The multiplayer aspect was a disaster. I had many friends that bought SimCity at launch. We set up regions and for the first time in years all got VOIP on the go to settle in for a Big Bang Theory-style session of municipal meglomania. It just never delivered. What I did in my city would take minutes, sometimes even hours to show up for a friend in the neighbouring city. In-game chat was truly pathetic, offering the option of a completely non-functional regional message chat or the modal Origin chat (by modal, I mean you literally had to minimize the game to say something to your friend!). EA either need to invest in Origin properly and make it a Steam for EA games, or scrap it. Right now, it's abysmal.

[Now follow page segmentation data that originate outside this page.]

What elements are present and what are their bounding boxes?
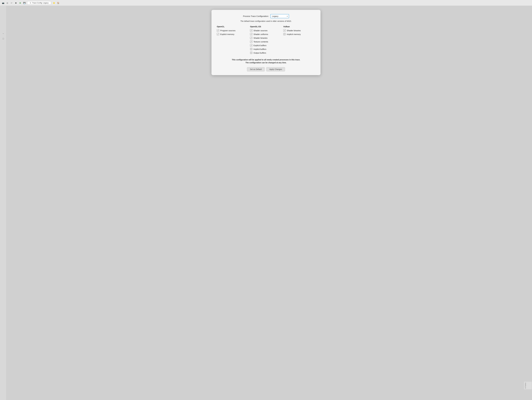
target-icon: ◎ [6, 1, 9, 4]
checkbox-output-buffers: Output buffers [250, 52, 281, 54]
footer-line1: This configuration will be applied to al… [232, 59, 300, 61]
checkbox-implicit-memory-label: Implicit memory [287, 33, 301, 35]
checkbox-explicit-buffers-box[interactable] [250, 44, 253, 47]
checkbox-shader-binaries-vk: Shader binaries [283, 29, 314, 32]
save-icon[interactable]: 💾 [23, 1, 26, 4]
opengles-column: OpenGL ES Shader sources Shader uniforms… [249, 25, 282, 55]
gear-icon: ⚙ [30, 2, 32, 4]
checkbox-output-buffers-box[interactable] [250, 52, 253, 54]
checkbox-shader-binaries-gles-box[interactable] [250, 37, 253, 39]
footer-line2: The configuration can be changed at any … [246, 62, 287, 64]
config-label: Process Trace Configuration: [243, 15, 269, 17]
checkbox-explicit-memory-box[interactable] [217, 33, 219, 35]
dialog-buttons: Set as Default Apply Changes [217, 67, 315, 71]
left-panel: − □ [0, 6, 7, 400]
vulkan-column: Vulkan Shader binaries Implicit memory [282, 25, 315, 55]
minus-icon[interactable]: − [3, 32, 4, 35]
checkbox-shader-binaries-gles-label: Shader binaries [253, 37, 267, 39]
dialog-subtitle: The default trace configuration used in … [217, 20, 315, 22]
checkbox-implicit-memory-box[interactable] [283, 33, 286, 35]
checkbox-shader-binaries-vk-label: Shader binaries [287, 29, 301, 32]
checkbox-shader-sources: Shader sources [250, 29, 281, 32]
checkbox-program-sources: Program sources [217, 29, 247, 32]
checkbox-texture-contents-box[interactable] [250, 40, 253, 43]
checkbox-program-sources-box[interactable] [217, 29, 219, 32]
checkbox-program-sources-label: Program sources [220, 29, 235, 32]
toolbar-title: Trace Config: Legacy [32, 2, 49, 4]
checkbox-implicit-memory: Implicit memory [283, 33, 314, 35]
right-panel: rk Notes [524, 6, 532, 400]
checkbox-implicit-buffers: Implicit buffers [250, 48, 281, 50]
config-select[interactable]: Legacy Default Custom [270, 14, 289, 18]
checkbox-implicit-buffers-box[interactable] [250, 48, 253, 50]
checkbox-explicit-memory-label: Explicit memory [220, 33, 234, 35]
checkbox-texture-contents: Texture contents [250, 40, 281, 43]
camera-icon: 📷 [2, 1, 5, 4]
checkbox-texture-contents-label: Texture contents [253, 41, 268, 43]
arrow-back-icon[interactable]: ↩ [10, 1, 13, 4]
home-icon[interactable]: 🏠 [57, 1, 60, 4]
vulkan-title: Vulkan [283, 25, 314, 28]
apply-changes-button[interactable]: Apply Changes [266, 67, 285, 71]
toolbar: 📷 ◎ ↩ ⏺ ⏺ 💾 ⚙ Trace Config: Legacy ⭐ 🏠 [0, 0, 532, 6]
checkbox-shader-binaries-gles: Shader binaries [250, 37, 281, 39]
opencl-column: OpenCL Program sources Explicit memory [217, 25, 249, 55]
checkbox-shader-uniforms-box[interactable] [250, 33, 253, 35]
checkbox-shader-binaries-vk-box[interactable] [283, 29, 286, 32]
opencl-title: OpenCL [217, 25, 247, 28]
footer-note: This configuration will be applied to al… [217, 58, 315, 64]
side-note: rk Notes [524, 382, 532, 389]
square-icon[interactable]: □ [3, 38, 4, 40]
columns: OpenCL Program sources Explicit memory O… [217, 25, 315, 55]
set-default-button[interactable]: Set as Default [247, 67, 265, 71]
star-icon[interactable]: ⭐ [52, 1, 55, 4]
main-area: − □ Process Trace Configuration: Legacy … [0, 6, 532, 400]
trace-config-dialog: Process Trace Configuration: Legacy Defa… [211, 10, 321, 75]
checkbox-explicit-memory: Explicit memory [217, 33, 247, 35]
checkbox-shader-uniforms-label: Shader uniforms [253, 33, 268, 35]
checkbox-shader-sources-label: Shader sources [253, 29, 267, 32]
record-g-icon[interactable]: ⏺ [19, 1, 22, 4]
checkbox-explicit-buffers-label: Explicit buffers [253, 44, 266, 47]
checkbox-explicit-buffers: Explicit buffers [250, 44, 281, 47]
config-row: Process Trace Configuration: Legacy Defa… [217, 14, 315, 18]
checkbox-shader-sources-box[interactable] [250, 29, 253, 32]
title-tab: ⚙ Trace Config: Legacy [27, 1, 51, 5]
checkbox-output-buffers-label: Output buffers [253, 52, 266, 54]
opengles-title: OpenGL ES [250, 25, 281, 28]
checkbox-shader-uniforms: Shader uniforms [250, 33, 281, 35]
record-r-icon[interactable]: ⏺ [14, 1, 17, 4]
select-wrapper[interactable]: Legacy Default Custom [270, 14, 289, 18]
checkbox-implicit-buffers-label: Implicit buffers [253, 48, 266, 50]
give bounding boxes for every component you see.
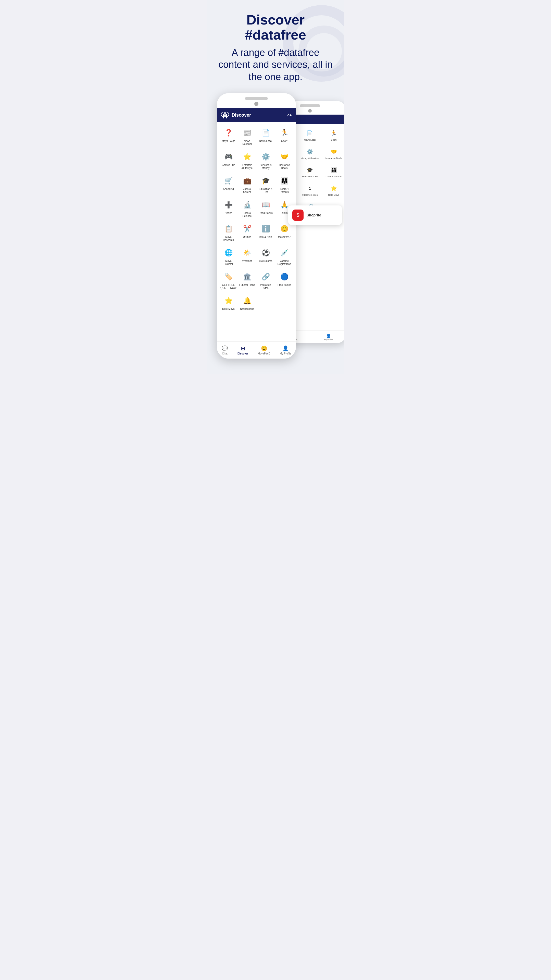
grid-label-6: Services & Money [258, 164, 274, 170]
grid-icon-14: 📖 [260, 199, 272, 210]
grid-label-14: Read Books [259, 212, 272, 215]
grid-label-23: Vaccine Registration [276, 259, 292, 266]
grid-item-education--ref[interactable]: 🎓Education & Ref [257, 172, 275, 196]
grid-label-18: Info & Help [259, 235, 272, 239]
nav-moypayD[interactable]: 😊 MoyaPayD [258, 345, 270, 355]
grid-item-insurance-deals[interactable]: 🤝Insurance Deals [275, 148, 293, 172]
grid-item-rate-moya[interactable]: ⭐Rate Moya [219, 292, 238, 313]
grid-icon-26: 🔗 [260, 271, 272, 283]
grid-label-5: Entertain &Lifestyle [239, 164, 255, 170]
grid-item-health[interactable]: ➕Health [219, 196, 238, 220]
grid-label-22: Live Scores [259, 259, 272, 262]
back-label-newslocal: News Local [304, 138, 316, 142]
grid-label-4: Games Fun [222, 164, 235, 167]
grid-item-notifications[interactable]: 🔔Notifications [238, 292, 256, 313]
grid-item-jobs--career[interactable]: 💼Jobs & Career [238, 172, 256, 196]
grid-icon-13: 🔬 [241, 199, 253, 210]
nav-chat[interactable]: 💬 Chat [222, 345, 228, 355]
grid-item-moya-browser[interactable]: 🌐Moya Browser [219, 244, 238, 268]
myprofile-label: My Profile [280, 352, 291, 355]
back-label-parents: Learn 4 Parents [326, 175, 342, 178]
phone-front-notch [245, 97, 268, 100]
grid-icon-7: 🤝 [279, 151, 290, 162]
back-icon-sport: 🏃 [329, 129, 338, 138]
nav-discover[interactable]: ⊞ Discover [238, 345, 248, 355]
grid-icon-6: ⚙️ [260, 151, 272, 162]
grid-item-live-scores[interactable]: ⚽Live Scores [257, 244, 275, 268]
subheadline: A range of #datafree content and service… [215, 47, 336, 83]
grid-label-16: Moya Research [221, 235, 237, 242]
grid-item-entertain-lifestyle[interactable]: ⭐Entertain &Lifestyle [238, 148, 256, 172]
grid-label-21: Weather [242, 259, 252, 262]
moypayD-label: MoyaPayD [258, 352, 270, 355]
app-header: Discover ZA [217, 108, 296, 122]
grid-item-moya-faqs[interactable]: ❓Moya FAQs [219, 124, 238, 148]
grid-label-0: Moya FAQs [222, 140, 235, 143]
back-label-datafree: #datafree Sites [302, 194, 318, 197]
nav-myprofile[interactable]: 👤 My Profile [280, 345, 291, 355]
back-label-edu: Education & Ref [302, 175, 318, 178]
grid-item-news-local[interactable]: 📄News Local [257, 124, 275, 148]
grid-item-moya-research[interactable]: 📋Moya Research [219, 220, 238, 244]
grid-item-weather[interactable]: 🌤️Weather [238, 244, 256, 268]
shoprite-icon: S [292, 210, 303, 221]
back-grid-item: 👨‍👩‍👧 Learn 4 Parents [323, 163, 345, 180]
back-nav-profile: 👤 My Profile [324, 334, 333, 341]
grid-icon-28: ⭐ [223, 295, 234, 307]
back-icon-datafree: 1 [305, 184, 314, 193]
discover-label: Discover [238, 352, 248, 355]
grid-label-1: News National [239, 140, 255, 146]
grid-item-free-basics[interactable]: 🔵Free Basics [275, 268, 293, 292]
grid-icon-21: 🌤️ [241, 247, 253, 259]
grid-item-shopping[interactable]: 🛒Shopping [219, 172, 238, 196]
phone-front: Discover ZA ❓Moya FAQs📰News National📄New… [217, 93, 296, 359]
grid-item-vaccine-registration[interactable]: 💉Vaccine Registration [275, 244, 293, 268]
grid-icon-8: 🛒 [223, 175, 234, 186]
grid-label-29: Notifications [240, 307, 254, 310]
grid-item-utilities[interactable]: ✂️Utilities [238, 220, 256, 244]
grid-item-info--help[interactable]: ℹ️Info & Help [257, 220, 275, 244]
grid-item-games-fun[interactable]: 🎮Games Fun [219, 148, 238, 172]
grid-label-17: Utilities [243, 235, 251, 239]
back-icon-insurance: 🤝 [329, 147, 338, 156]
grid-label-12: Health [225, 212, 232, 215]
headline: Discover #datafree [215, 12, 336, 43]
grid-label-13: Tech & Science [239, 212, 255, 218]
grid-item-sport[interactable]: 🏃Sport [275, 124, 293, 148]
grid-item-services--money[interactable]: ⚙️Services & Money [257, 148, 275, 172]
grid-label-8: Shopping [223, 188, 233, 191]
grid-icon-10: 🎓 [260, 175, 272, 186]
back-label-rate: Rate Moya [328, 194, 340, 197]
grid-icon-18: ℹ️ [260, 223, 272, 234]
grid-icon-0: ❓ [223, 127, 234, 138]
phone-back-camera [308, 109, 312, 113]
grid-item-news-national[interactable]: 📰News National [238, 124, 256, 148]
myprofile-icon: 👤 [283, 345, 289, 352]
shoprite-popup[interactable]: S Shoprite [288, 205, 342, 225]
grid-label-19: MoyaPayD [278, 235, 291, 239]
grid-label-15: Religion [279, 212, 289, 215]
back-grid-item: ⭐ Rate Moya [323, 182, 345, 199]
grid-label-11: Learn 4 Parents [276, 188, 292, 194]
grid-item-learn-4-parents[interactable]: 👨‍👩‍👧Learn 4 Parents [275, 172, 293, 196]
grid-label-2: News Local [259, 140, 272, 143]
app-header-title: Discover [232, 113, 251, 118]
back-nav-profile-label: My Profile [324, 339, 333, 341]
back-grid-item: 🎓 Education & Ref [299, 163, 321, 180]
grid-item-datafree-sites[interactable]: 🔗#datafree Sites [257, 268, 275, 292]
back-icon-parents: 👨‍👩‍👧 [329, 165, 338, 175]
grid-icon-23: 💉 [279, 247, 290, 259]
grid-item-get-free-quote-now[interactable]: 🏷️GET FREE QUOTE NOW [219, 268, 238, 292]
grid-icon-16: 📋 [223, 223, 234, 234]
grid-icon-9: 💼 [241, 175, 253, 186]
grid-item-read-books[interactable]: 📖Read Books [257, 196, 275, 220]
grid-label-9: Jobs & Career [239, 188, 255, 194]
grid-icon-5: ⭐ [241, 151, 253, 162]
grid-item-tech--science[interactable]: 🔬Tech & Science [238, 196, 256, 220]
back-label-insurance: Insurance Deals [326, 157, 342, 160]
phone-back-notch [300, 104, 320, 107]
grid-item-funeral-plans[interactable]: 🏛️Funeral Plans [238, 268, 256, 292]
shoprite-name: Shoprite [306, 213, 321, 217]
page-container: Discover #datafree A range of #datafree … [206, 0, 345, 374]
grid-icon-27: 🔵 [279, 271, 290, 283]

SimCity was replete with bugs, big and small. In addition to the above there were problems with building wonders, sending gifts, commuting between cities and the list just goes on and on. There were other gripes too, like the problems caused by buildings requiring the road they were adjacent to to remain forever lest they be demolished. UI quirks like demolishing an entire building instead of just a module of that building until you learned you had to go into the modular editor to demolish those. It just bred frustration at every turn.

The game was no longer about building a metropolis of your own. It lost the 'god game' thrill and became more about building economic assets like coal mines, refineries and trade ports than about making a cool city. In fact, it was nearly impossible to build a successful city without the use of some sort of heavy primary industry.

I haven't even mentioned that it required a continuous internet connection to servers that were just not up to the job. To take people's money and require an internet connection and then fail to provide adequate server capacity in 2013 is inexcusable.

Ultimately, it just wasn't fun.

Seriously, what the hell? Thunderbirds on speed.

Seriously, what the hell? Thunderbirds on speed.

The Future?

In all honesty, I don't know if we'll be getting the SimCity we want for a very long time. Content such as Cities of Tomorrow is a slap in the face when fundamentals of the core game are so desperately in need of improvement. In SimCities of days gone by, things like arcologies were fun cherries on top of the core game. Evolving them into these absurd cities I see coming from CoT content makes me weep for what SimCity could have been, and what it once was.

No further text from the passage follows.